This repository presents three case studies of applying Machine Learning to text data. The examples include text summarisation, matching questions to FAQ, and answering comprehension questions. In each of these, the business motivation is first presented, followed by a high level presentation of the Machine Learning idea behind the solution.
The presented solutions completely run in a web browser, removing the costs, risks, and overhead of operating servers. The source code for all use cases is available in the repository.
The productivity gains enabled by Artificial Intelligence (AI) are almost undisputed. Most people now recognise the need to adopt AI in their organisations. This ambition, however, is usually deterred by a lack of experience and the technical debt created by these solutions.
The three Javascript applications presented here show that practical AI solutions can be implemented as front end applications using open source technology. This means that such solutions can be implemented with minimal disruption to the existing IT infrastructure and workforce.
Large volumes of text are a common occurrence in many disciplines. Identifying and extracting a summary of a large document is a common task that can potentially save time if automated.
Extracting a text summary from an article using Machine learning. The user selects the desired number of sentences to represent the text. The summary is presented at the bottom of the page. The sample article is from abc.net.au.
Go to https://elqadi.net/summary, and try summarising the input text to the desired number of sentences. You can change the input text.
At a high level, the main idea is to convert sentences into a numerical representation. These numerical vectors, called *embeddings, numerically encode the meaning, a.k.a semantics, of the sentence.
By grouping, that is clustering, the embedding vectors into a number of clusters, each cluster consists of the embeddings that are closer to each other. In other words, sentences are grouped into ideas. In the next step, the central embedding from each group is selected, and the corresponding sentences are returned to the user arranged by their order in the input text.
Most websites include a frequently asked questions (FAQ) section that aims to help site visitors with questions they might have. Searching for the right question-answer pair can be challenging for some users, especially with larger lists. A search function in the website can find some keywords in the FAQ list. A search facility that matches the semantics of the user question to potential FAQ entries could provide a better user experience.
FAQ search in action. The FAQ knowledge base uses the word “programmer” for a software worker, and associates “developer” with real estate. The answers at the bottom demonstrate how the program performs semantic matching (i.e. by meaning) rather than syntactic (by keyword); asking about a coder correctly returns the “programmer entry” and asking about a builder returns the “real estate developer” entry.
Go to https://elqadi.net/faq, and try the following questions
- What is a software developer?
Note that the word developer is mentioned only with realestate developer - What is a coder?
Note that the word coder is not given in the Knowledge base - who develops code?
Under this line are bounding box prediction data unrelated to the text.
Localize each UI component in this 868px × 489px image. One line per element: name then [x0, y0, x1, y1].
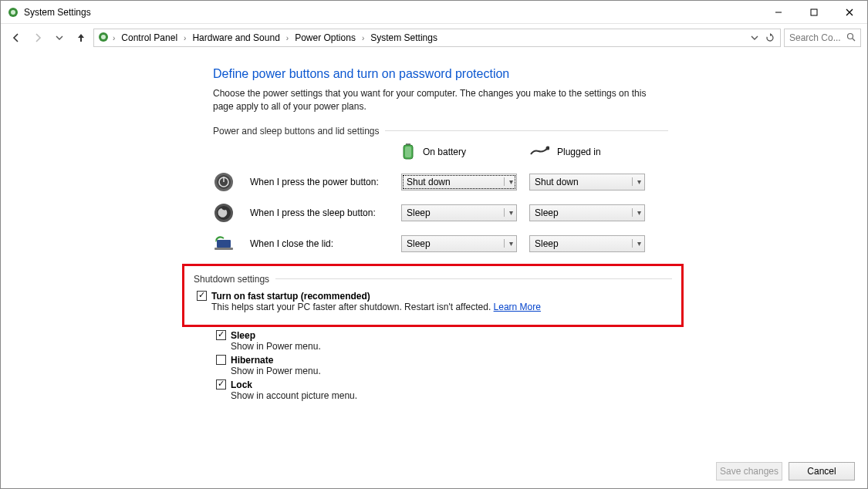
- lock-checkbox[interactable]: [216, 379, 226, 390]
- chevron-down-icon: ▾: [632, 177, 641, 186]
- svg-rect-20: [217, 240, 231, 248]
- power-button-plugged-select[interactable]: Shut down ▾: [529, 174, 645, 191]
- svg-rect-12: [405, 147, 411, 157]
- chevron-down-icon: ▾: [632, 208, 641, 217]
- lock-desc: Show in account picture menu.: [231, 390, 668, 401]
- address-bar[interactable]: › Control Panel › Hardware and Sound › P…: [93, 29, 781, 47]
- sleep-button-row: When I press the sleep button: Sleep ▾ S…: [213, 202, 668, 224]
- content-area: Define power buttons and turn on passwor…: [1, 52, 867, 454]
- svg-rect-3: [811, 9, 817, 15]
- back-button[interactable]: [7, 29, 25, 47]
- footer: Save changes Cancel: [1, 454, 867, 488]
- laptop-icon: [213, 233, 235, 255]
- search-input[interactable]: Search Co...: [784, 29, 861, 47]
- column-label-plugged: Plugged in: [557, 147, 601, 157]
- power-icon: [213, 171, 235, 193]
- power-button-row: When I press the power button: Shut down…: [213, 171, 668, 193]
- search-placeholder: Search Co...: [789, 32, 841, 43]
- search-icon: [846, 32, 856, 44]
- title-bar: System Settings: [1, 1, 867, 24]
- plug-icon: [529, 145, 549, 160]
- sleep-button-plugged-select[interactable]: Sleep ▾: [529, 204, 645, 221]
- chevron-down-icon: ▾: [632, 239, 641, 248]
- chevron-right-icon: ›: [111, 34, 117, 42]
- svg-line-9: [853, 39, 855, 41]
- fast-startup-desc: This helps start your PC faster after sh…: [211, 302, 491, 312]
- power-button-battery-select[interactable]: Shut down ▾: [401, 174, 517, 191]
- learn-more-link[interactable]: Learn More: [494, 302, 541, 312]
- row-label: When I close the lid:: [250, 238, 389, 249]
- window-title: System Settings: [24, 7, 91, 18]
- battery-icon: [401, 143, 415, 162]
- lid-battery-select[interactable]: Sleep ▾: [401, 235, 517, 252]
- nav-row: › Control Panel › Hardware and Sound › P…: [1, 24, 867, 52]
- fast-startup-item: Turn on fast startup (recommended) This …: [197, 291, 672, 312]
- fast-startup-checkbox[interactable]: [197, 291, 207, 301]
- page-title: Define power buttons and turn on passwor…: [213, 67, 668, 81]
- minimize-button[interactable]: [761, 1, 796, 23]
- svg-rect-21: [214, 248, 233, 250]
- lock-item: Lock Show in account picture menu.: [216, 379, 668, 401]
- highlight-annotation: Shutdown settings Turn on fast startup (…: [182, 264, 684, 327]
- row-label: When I press the power button:: [250, 177, 389, 187]
- forward-button[interactable]: [29, 29, 47, 47]
- history-dropdown-button[interactable]: [748, 29, 762, 46]
- close-button[interactable]: [832, 1, 867, 23]
- lock-label: Lock: [231, 379, 252, 390]
- fast-startup-label: Turn on fast startup (recommended): [211, 291, 370, 302]
- app-icon: [7, 6, 19, 19]
- sleep-desc: Show in Power menu.: [231, 341, 668, 352]
- column-label-battery: On battery: [423, 147, 466, 157]
- breadcrumb-item[interactable]: Hardware and Sound: [189, 31, 282, 45]
- chevron-right-icon: ›: [360, 34, 366, 42]
- group-shutdown-header: Shutdown settings: [194, 274, 672, 285]
- page-description: Choose the power settings that you want …: [213, 87, 668, 113]
- breadcrumb-item[interactable]: Control Panel: [118, 31, 181, 45]
- row-label: When I press the sleep button:: [250, 207, 389, 218]
- refresh-button[interactable]: [763, 29, 777, 46]
- chevron-down-icon: ▾: [504, 208, 513, 217]
- address-bar-icon: [97, 31, 110, 46]
- sleep-button-battery-select[interactable]: Sleep ▾: [401, 204, 517, 221]
- cancel-button[interactable]: Cancel: [789, 462, 855, 481]
- svg-point-7: [101, 35, 106, 39]
- recent-locations-button[interactable]: [50, 29, 69, 47]
- hibernate-item: Hibernate Show in Power menu.: [216, 355, 668, 376]
- sleep-label: Sleep: [231, 330, 255, 341]
- hibernate-label: Hibernate: [231, 355, 273, 366]
- breadcrumb-item[interactable]: Power Options: [292, 31, 359, 45]
- sleep-item: Sleep Show in Power menu.: [216, 330, 668, 352]
- breadcrumb-item[interactable]: System Settings: [367, 31, 441, 45]
- lid-row: When I close the lid: Sleep ▾ Sleep ▾: [213, 233, 668, 255]
- chevron-right-icon: ›: [285, 34, 290, 42]
- sleep-checkbox[interactable]: [216, 330, 226, 340]
- column-headers: On battery Plugged in: [213, 143, 668, 162]
- up-button[interactable]: [72, 29, 90, 47]
- chevron-down-icon: ▾: [504, 239, 513, 248]
- svg-point-1: [11, 10, 15, 15]
- group-label: Shutdown settings: [194, 274, 269, 285]
- chevron-down-icon: ▾: [504, 177, 513, 186]
- hibernate-desc: Show in Power menu.: [231, 366, 668, 376]
- sleep-icon: [213, 202, 235, 224]
- lid-plugged-select[interactable]: Sleep ▾: [529, 235, 645, 252]
- maximize-button[interactable]: [796, 1, 832, 23]
- hibernate-checkbox[interactable]: [216, 355, 226, 365]
- save-changes-button[interactable]: Save changes: [716, 462, 782, 481]
- window-controls: [761, 1, 867, 23]
- group-buttons-header: Power and sleep buttons and lid settings: [213, 126, 668, 137]
- group-label: Power and sleep buttons and lid settings: [213, 126, 379, 137]
- chevron-right-icon: ›: [182, 34, 187, 42]
- svg-point-8: [848, 33, 853, 39]
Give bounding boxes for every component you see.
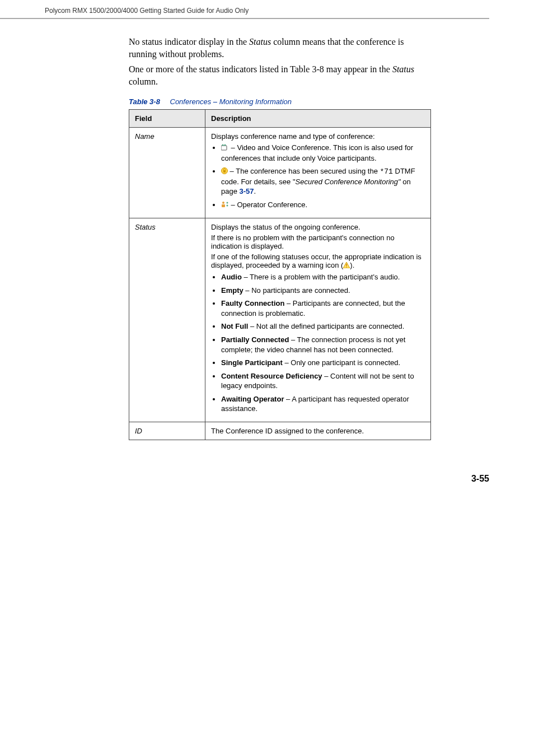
- svg-rect-10: [346, 264, 347, 266]
- svg-rect-6: [222, 204, 225, 207]
- running-header: Polycom RMX 1500/2000/4000 Getting Start…: [0, 0, 489, 19]
- field-status-description: Displays the status of the ongoing confe…: [205, 218, 431, 422]
- operator-conference-icon: [221, 200, 229, 211]
- page-number: 3-55: [45, 474, 489, 484]
- col-header-description: Description: [205, 110, 431, 128]
- field-name: Name: [129, 128, 205, 218]
- table-caption: Table 3-8 Conferences – Monitoring Infor…: [129, 97, 431, 106]
- list-item: Faulty Connection – Participants are con…: [221, 298, 425, 318]
- svg-rect-4: [223, 170, 226, 172]
- table-row: Name Displays conference name and type o…: [129, 128, 431, 218]
- list-item: – Operator Conference.: [221, 200, 425, 210]
- svg-point-8: [227, 204, 228, 206]
- svg-point-7: [227, 202, 228, 203]
- field-status: Status: [129, 218, 205, 422]
- monitoring-table: Field Description Name Displays conferen…: [129, 109, 431, 440]
- table-caption-label: Table 3-8: [129, 97, 160, 106]
- video-voice-conference-icon: [221, 143, 229, 153]
- page-body: No status indicator display in the Statu…: [0, 36, 534, 517]
- list-item: Partially Connected – The connection pro…: [221, 335, 425, 354]
- svg-point-5: [222, 202, 224, 204]
- svg-rect-11: [346, 267, 347, 267]
- intro-paragraph-1: No status indicator display in the Statu…: [129, 36, 431, 60]
- field-id-description: The Conference ID assigned to the confer…: [205, 422, 431, 440]
- list-item: Content Resource Deficiency – Content wi…: [221, 371, 425, 391]
- table-row: Status Displays the status of the ongoin…: [129, 218, 431, 422]
- page-link[interactable]: 3-57: [240, 187, 254, 195]
- col-header-field: Field: [129, 110, 205, 128]
- secured-conference-icon: [221, 167, 228, 177]
- field-name-description: Displays conference name and type of con…: [205, 128, 431, 218]
- list-item: Not Full – Not all the defined participa…: [221, 321, 425, 332]
- list-item: Awaiting Operator – A participant has re…: [221, 394, 425, 414]
- table-row: ID The Conference ID assigned to the con…: [129, 422, 431, 440]
- intro-paragraph-2: One or more of the status indicators lis…: [129, 63, 431, 87]
- table-header-row: Field Description: [129, 110, 431, 128]
- svg-point-2: [224, 144, 226, 146]
- list-item: Audio – There is a problem with the part…: [221, 272, 425, 282]
- warning-icon: [343, 262, 350, 270]
- list-item: – The conference has been secured using …: [221, 166, 425, 197]
- svg-point-1: [222, 144, 224, 146]
- running-header-text: Polycom RMX 1500/2000/4000 Getting Start…: [45, 7, 249, 15]
- field-id: ID: [129, 422, 205, 440]
- list-item: Single Participant – Only one participan…: [221, 358, 425, 368]
- list-item: – Video and Voice Conference. This icon …: [221, 143, 425, 163]
- table-caption-text: Conferences – Monitoring Information: [170, 97, 292, 106]
- list-item: Empty – No participants are connected.: [221, 286, 425, 296]
- svg-rect-0: [221, 146, 227, 150]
Note that the word stem 'develop' is only associated with realestate developer, the word 'code' is not mentioned with programmer - who constructs houses?
Note that both words construct and house are not in the knowledge base
Similar to the previous solution, we convert sentences into a numerical representation where each vector encodes the semantics of a sentence. This process is applied to both the knowledge base (FAQ list), and the input question. We then use linear algebra to determine which FAQ list entry is closest to the input question. That question answer pair is returned to the user.
We usually read text to find answers. The ability to get answers automatically from text could save valuable time.

Go to https://elqadi.net/QnA and try the following questions
- What happened on Friday?
- When did stocks crater?
- What is the unemployment rate?
- What happened to the S&P 500?
- What happened to Dow Jones?
- How is the bond market doing?
The year 2018 has been called the "ImageNet moment for NLP": progress was astounding.
1 Géron, A. (2019). Hands-on Machine Learning with Scikit-Learn, Keras, and TensorFlow: Concepts, Tools, and Techniques to Build Intelligent Systems. Japan: O'Reilly.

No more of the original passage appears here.